Refactoring otr4j
Sun, Jul 2, 2017 ❝Experiences refactoring and improving otr4j library.❞Contents
A while back I published the Object Oriented Programming series articles. As a use case to support this series, I’ve looked into the code base of the Java implementation of otr (off-the-record), called otr4j, and used it for verifying and validating ideas described in this series. This article describes the findings while refactoring and eventually improving otr4j.

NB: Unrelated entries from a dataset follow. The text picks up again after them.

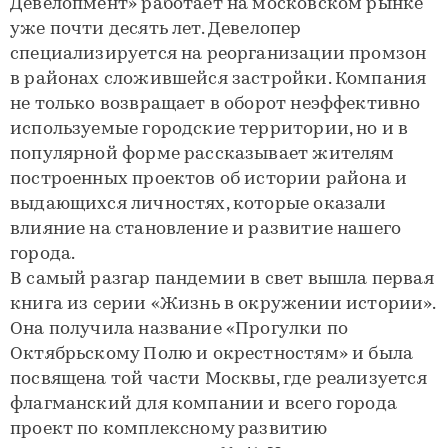
Девелопмент» работает на московском рынке
уже почти десять лет. Девелопер
специализируется на реорганизации промзон
в районах сложившейся застройки. Компания
не только возвращает в оборот неэффективно
используемые городские территории, но и в
популярной форме рассказывает жителям
построенных проектов об истории района и
выдающихся личностях, которые оказали
влияние на становление и развитие нашего
города.
В самый разгар пандемии в свет вышла первая
книга из серии «Жизнь в окружении истории».
Она получила название «Прогулки по
Октябрьскому Полю и окрестностям» и была
посвящена той части Москвы, где реализуется
флагманский для компании и всего города
проект по комплексному развитию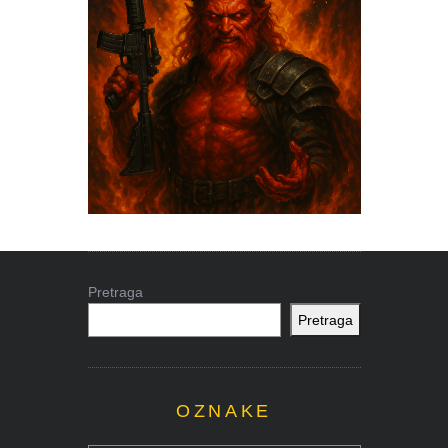
Pretraga
Pretraga
OZNAKE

The work discussed here can be found at https://gitlab.com/cobratbq/otr4j. (Most recent commit at time of writing c607f0d50b6e791a23be30ca7f123504a5bd4cf2)
Introduction
otr4j is a suitable project for refactoring with the added requirement of forming an overview of OOP-related issues, improvements and curiosities. A project that is too large, depending on how well it is modularized, may make you use all the mental energy for understanding the code base, leaving no room for observing the OOP interaction in the project. otr4j as a code base is small enough to be understood and evaluated at the same time. Going in, I was expecting to focus solely on OOP-like or non-OOP-like constructs. During refactoring it became clear that there was room for improving the library itself, and focus slowly shifted from purely refactoring to actual technical improvements and functional additions.
This article describes refactoring and improvements as a way to document the over 400 commits, some of which are very minor changes. During the whole process, I’ve taken an effort to make changes easily reviewable. This means that some minor changes do get their own commits to make changes transparent. Invariably there are some large commits, especially those that introduce the State pattern for Message states, Socialist Millionaire Protocol states and later on also Authenticated Key Exchange (AKE). See the OTRv3 specification for more information on messaging states, AKE states and socialist millionaire protocol (SMP) states.
Apart from syntactic changes, there are some semantic changes. Some of these semantic changes do result in modified behavior of otr4j, although only very minimally. Semantic changes are introduced in favor of a better and more stable protocol handling logic, and are documented here.
The process
The process I’ve started with consisted of 3 basic steps. From those basic steps, the rest followed naturally.
- Add braces to make scopes explicit.
- Make variables, fields and parameters
final
such that “moving parts” become more visible. - Observe code and add markers (FIXME, TODO) for any part of code that needs more attention in the future.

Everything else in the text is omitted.